Он протянул мне, лежащей на снегу, руку.
Я схватила эту руку.
Господи, зачем только я схватила ее!
Он поднял меня легко, как если б я была пушинка, снежинка.
— А ты девочка ничего себе, — процедил он сквозь прокуренные желтые зубы — они зловеще поблескивали под его черными усами. Я отводила взгляд от блеска его зрячих прорезей в черепе — и не могла отвести. Мои глаза сами приклеились к его лицу — так мошки приклеиваются к липучке. Он играл револьвером в руке. Играл глазами. Играл носком сапога, выставленного передо мной на снегу. Военный сапог, подумала я, скользнув взглядом вниз; весь в заклепках, в железных скобах, с плотной шнуровкой. Черт, на шнуровке — это уже не сапог, а ботинок. — Идем со мной?.. Все-таки, как-никак, а я тебя спас. И ты меня должна отблагодарить.

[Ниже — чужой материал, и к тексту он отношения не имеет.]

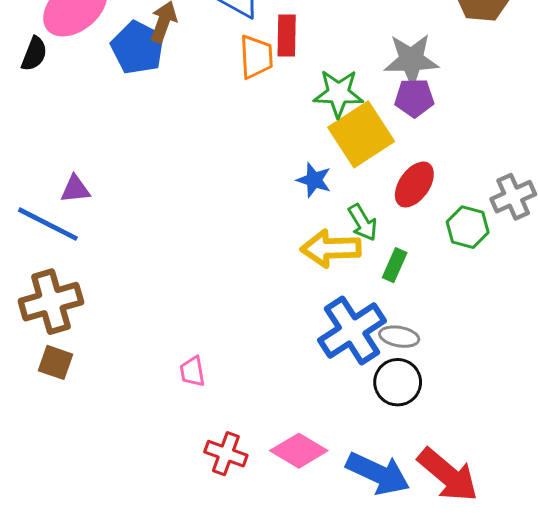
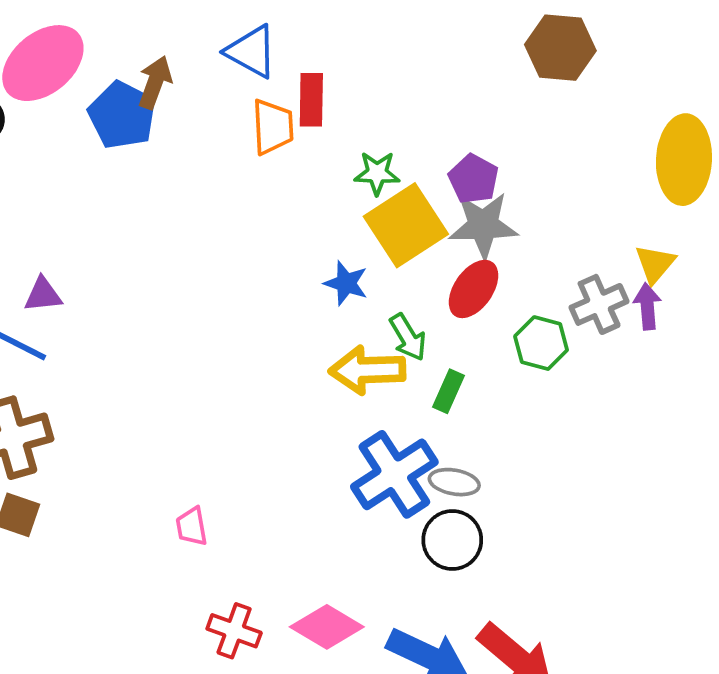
gray star: (411, 60) -> (483, 225), moved
green star: (338, 93) -> (377, 173), size x0.7
purple pentagon: (414, 98) -> (474, 179), turned 30

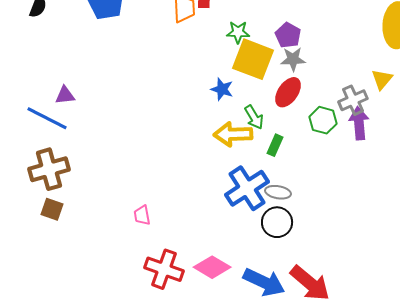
yellow square: (406, 225) -> (253, 59), turned -36
gray star: (483, 225) -> (293, 59), size x0.7
purple arrow: (647, 306) -> (359, 123), moved, size x1.4
red cross: (234, 631) -> (164, 269), size x1.4

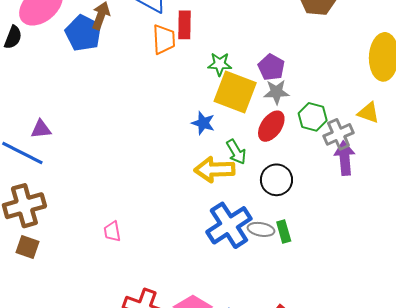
yellow triangle: (382, 79) -> (368, 113), turned -50
green hexagon: (323, 120) -> (313, 117), moved
green rectangle: (275, 145) -> (284, 231), moved, turned -40
pink trapezoid: (142, 215) -> (112, 231), moved
black circle: (277, 222) -> (276, 180), moved

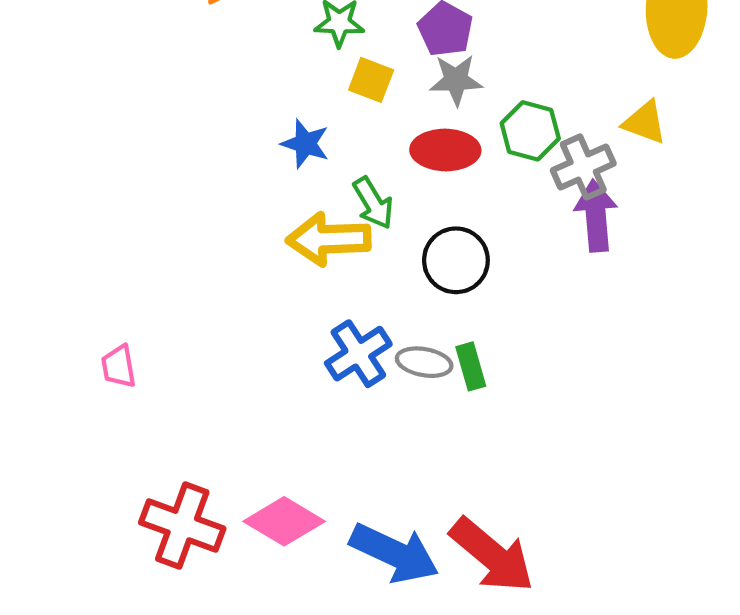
yellow square: (235, 92) -> (371, 80), size x0.5
red ellipse: (271, 126) -> (445, 150), turned 56
blue cross: (229, 225) -> (358, 354), size x0.7

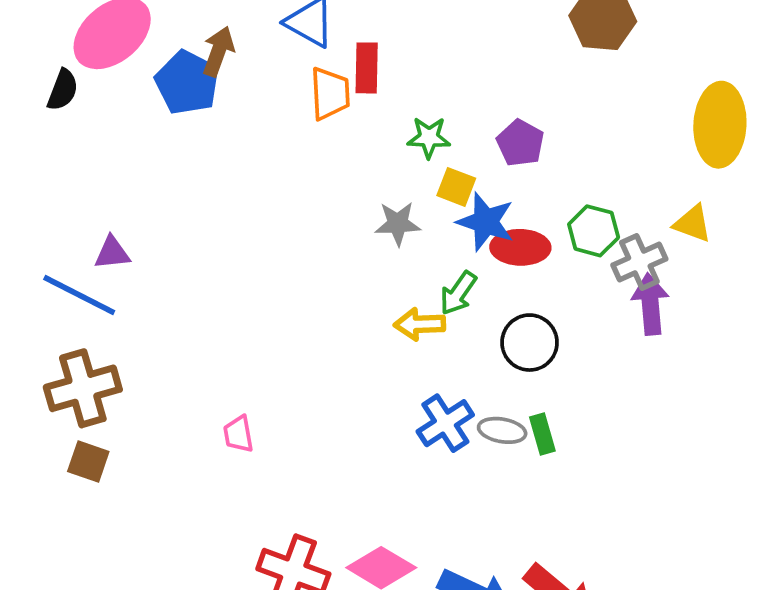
gray star: (456, 80) -> (398, 224), moved
blue star: (305, 144) -> (486, 222), moved, size x1.4
green arrow: (373, 203) -> (458, 293), turned 66
yellow arrow: (329, 239) -> (420, 324), size x0.7

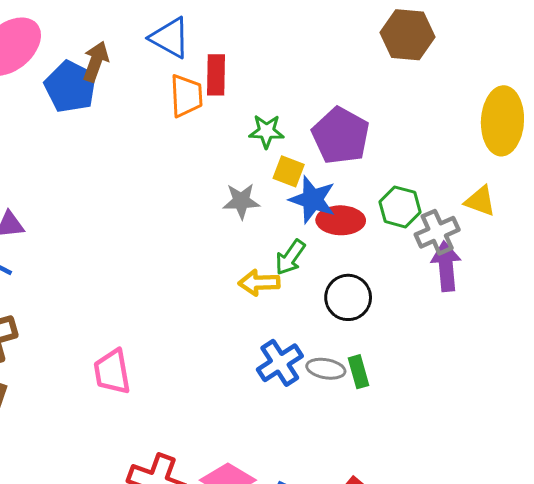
purple pentagon: (520, 143) -> (341, 136), size x1.5
pink trapezoid: (238, 434) -> (112, 372), size x1.5

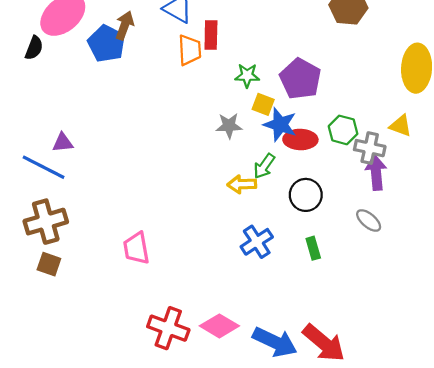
gray cross: (437, 232) -> (370, 148), turned 36
gray ellipse: (326, 369) -> (369, 220), moved, turned 30

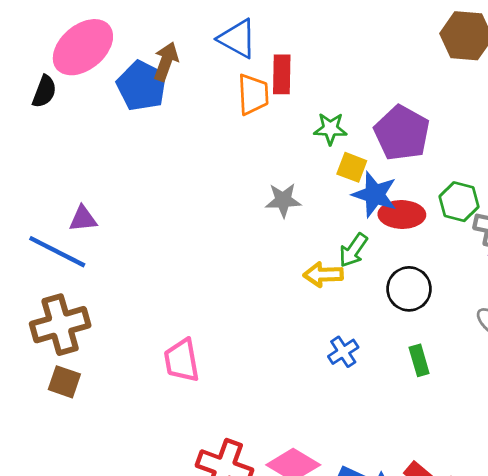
gray star: (229, 126) -> (283, 200), moved
blue cross: (257, 242) -> (343, 352), size x0.7

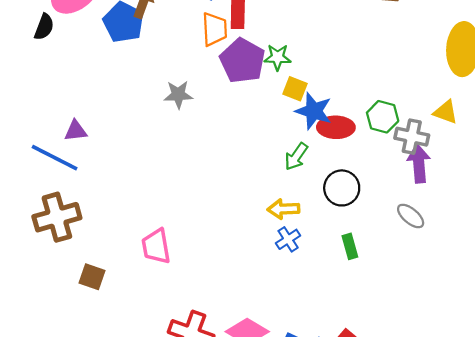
purple pentagon: (402, 133) -> (243, 61), moved
gray star: (283, 200) -> (178, 95), moved
yellow arrow: (323, 275) -> (283, 209), moved
brown square: (64, 382) -> (92, 277), moved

— Чем? — дрожа под грубо распаханной на груди финским ножом старой дубленкой, спросила я. — Самой собой?.. Чем же ты лучше того…
Я кивнула на тень от ворот. Смешливый хищник, черная борода, не сводил с меня хохочущих глаз. Револьвер в его руке тускло поблескивал черной запекшейся дьявольской кровью.
— Нисколько не лучше, ты права, — смеясь всем — зубами, щелками глаз, торчащими жесткими волосенками бороды, ямками на подбородке, морщинами на лбу, подтвердил он. — Я, быть может, даже хуже. Я тебя у него отбил. Я победитель. Я тебя добыл в схватке. Это мое право. Ты принадлежишь мне. Женщина — не человек. Женщина должна всегда принадлежать владыке. Я же не просто человек, ты знаешь. Я Джа-лама. Мою голову отрубили когда-то и возили на пике, устрашая бурятский и ойратский народ. У меня была темная голова, ее просолили и подкоптили, чтоб не испортилась. А на затылке у меня росла короткая седая щетина, а еще зияла дыра от пики. Видишь, какой я был тогда красавец. Ты бы в меня тогда сразу влюбилась. А теперь вот глядишь на меня, оцениваешь. А?.. Чем я тебе нехорош?.. Все при мне. А какой я мужик, м-м. Тебе и не снилось.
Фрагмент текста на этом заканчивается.